Werewolf by Night review: Marvel special shows how to bring a monster into MCU; Morbius, Venom better take notes

Werewolf by Night review: Marvel’s monster feature is dark and funny at the same time, bringing a breath of fresh air to a fatigued superhero genre.

ByAbhimanyu Mathur

For years, the Marvel Cinematic Universe has been criticised for being too light, too glitzy, and at times, too self-indulgent. Critics have said the films are often indistinguishable from one another, even if they are enjoyable. After the experiments of WandaVision and Doctor Strange 2, it’s Werewolf by Night that finally breaks the shackles, giving viewers the most unique, refreshing and un-Marvel-like MCU presentation in years. The 52-minute horror special is a throwback to classic Hollywood monster genre and takes the Marvelverse in a new, welcome direction.

Werewolf by Night tells the story of Jack Russell, a relatively unknown Marvel Comics character who is cursed to transform into a wolf-like monster on full moon night. The special focuses on one particular night in the life of Jack, as he tries to save his friend Ted (what a delightful Marvel cameo by Man Thing) from monster hunters. It’s scary, fun, and uses every trope that made classic monster features so great, bringing a side of Marvel to screen that no filmmaker had ever dared to.

The USP of Werewolf by Night is the black-and-white noir presentation. Everything from the title cards to the cinematography is an ode to the 1930s and 1940s monster films from Hollywood, as well as the iconic series The Twilight Zone. The special uses hardly any CGI and instead opts for practical effects and prosthetics to create the titular monster, a departure from Marvel’s CGI-VFX-friendly model. It is like a breath of fresh air in these effects-saturated times we live in. Director Michael Giacchino brings back that tone and tenor of the classic horror genre beautifully. Given his pedigree as a composer, he does so with the use of some of the best background score used in a superhero film or show in recent times.

The one drawback of the 52-minute runtime of Werewolf by Night is that it behaves like a single standalone episode of The Twilight Zone. It does not delve on the backstory of the characters, leaving their motivations and interpersonal relationships largely unseen and untold. That worked on the show because we expected it but here, it leaves it an almost unfinished product, where we can’t quite get invested in the characters easily.

Gael Garcia Bernal is the star of the show, both literally and figuratively. Despite the fact that the audience isn’t given time to warm up to Jack and the curse that plagues him, he brings in the intensity, urgency, and anguish of his character to the fore effortlessly. I sincerely hope that we see more of him in the MCU in future. The actor and character both have a lot of potential. Laura Donnelly as Elsa Bloodstone stands out among the rest of the cast.
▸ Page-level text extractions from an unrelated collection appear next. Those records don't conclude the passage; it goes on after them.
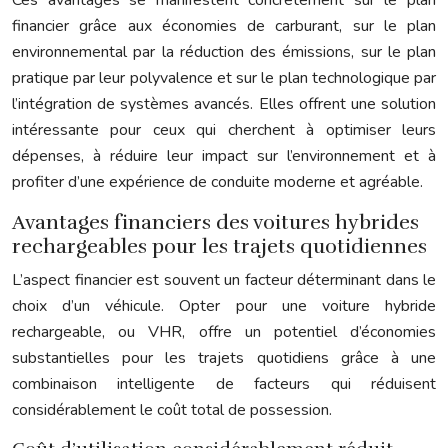
financier grâce aux économies de carburant, sur le plan
environnemental par la réduction des émissions, sur le plan
pratique par leur polyvalence et sur le plan technologique par
l’intégration de systèmes avancés. Elles offrent une solution
intéressante pour ceux qui cherchent à optimiser leurs
dépenses, à réduire leur impact sur l’environnement et à
profiter d’une expérience de conduite moderne et agréable.
Avantages financiers des voitures hybrides
rechargeables pour les trajets quotidiennes
L’aspect financier est souvent un facteur déterminant dans le
choix d’un véhicule. Opter pour une voiture hybride
rechargeable, ou VHR, offre un potentiel d’économies
substantielles pour les trajets quotidiens grâce à une
combinaison intelligente de facteurs qui réduisent
considérablement le coût total de possession.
The show (or is it a film?) brings the Bloodstone to the MCU and Laura establishes it quite firmly with a measured and likable performance. The other monster hunters seen in the film lack individuality and seem as if they are there to fill the numbers. Perhaps it was the short runtime that meant there was little scope to explore their backstories but as I said before, it leaves a sour taste in the mouth.

The biggest win for Werewolf by Night is how un-Marvel-like it is. It is dark and scary, without going the DC gritty route, and it is funny, without being as vain as some Marvel offerings. Full credit goes to the writers and the directors for that. Fans of the classic horror genre will certainly love it. For others, there is plenty to like as well, including a rather explosive cameo from Man-Thing, the popular Marvel anti-hero (the only character that uses CGI).

Werewolf by Night is niche in that it creates a space that films haven’t explored of late, an almost self-critical, self-mocking manner of approaching horror and supernatural. That it manages to be enjoyable in a time when superhero and horror content is overflowing says a lot about how good it is. If Sony ever wants to make Morbius 2 (although I hope to God they don’t), they need only watch Werewolf by Night to watch how one brings a classic monster into the MCU so wonderfully. Werewolf by Night is streaming on Disney+ Hotstar from October 7.